For most of those who’ve been on the sidelines, price plays a key role in coming back into the fold.

“Naftali is very price-sensitive,” Ezratty said. “He’s a smart guy.”

Ackman-Ziff Real Estate’s Jason Meister predicted that activity will increase.

“Over the next one to two years, you’ll see more firms dipping their toe back into the water,” he said. “But they will be cautious about condo price assumptions.”

Rockefeller Group: 148 West 48th Street

After more than a decade of shuffling around parcels in the heart of the Theater District, Rockefeller appears to be finally forging ahead with a large development on West 48th Street.

Sources said the firm paid $41.1 million — at about $500 per square foot — this summer to acquire 82,300 square feet of air rights above the Shubert Organization’s Cort Theatre at 138 West 48th Street, where Clive Owen is now starring in “M. Butterfly.”

Rockefeller acquired several properties west of the theater in 2008, paying a combined $87.5 million. But its development plans have been on-again, off-again since. And in 2014, the firm sold two of its parcels for $48 million.

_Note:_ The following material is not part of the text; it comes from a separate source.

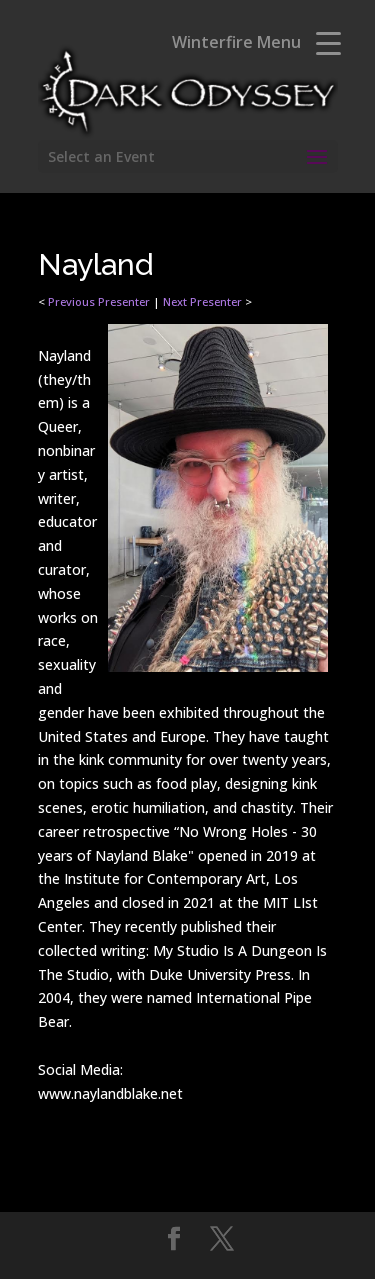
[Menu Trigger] (328, 42)
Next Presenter (202, 301)
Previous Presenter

Now, however, Rockefeller is demolishing a six-story former garage on its remaining assemblage, which is likely to house its planned project. While Rockefeller has long kept its plans under wraps, sources said the firm will probably build a hotel or offices on the site, which includes West 48th Street frontage and partially runs through to 47th Street.

Meanwhile, as part of its more recent deal, Shubert acquired a 25-foot-wide plot of land from Rockefeller that it will use to expand the five-story, 105-year-old Cort.

The New York Post reported in October that the garage demolition is being done to avoid “unnecessary upkeep” and that construction is not imminent.

If that is true, it would be consistent with how assemblage deals often play out — over the long term.

Cushman & Wakefield’s Bob Knakal, who recently brokered Sam Chang’s $76 million purchase of a Chelsea hotel development site, put it this way: “The assemblage game requires patience, foresight and guts.”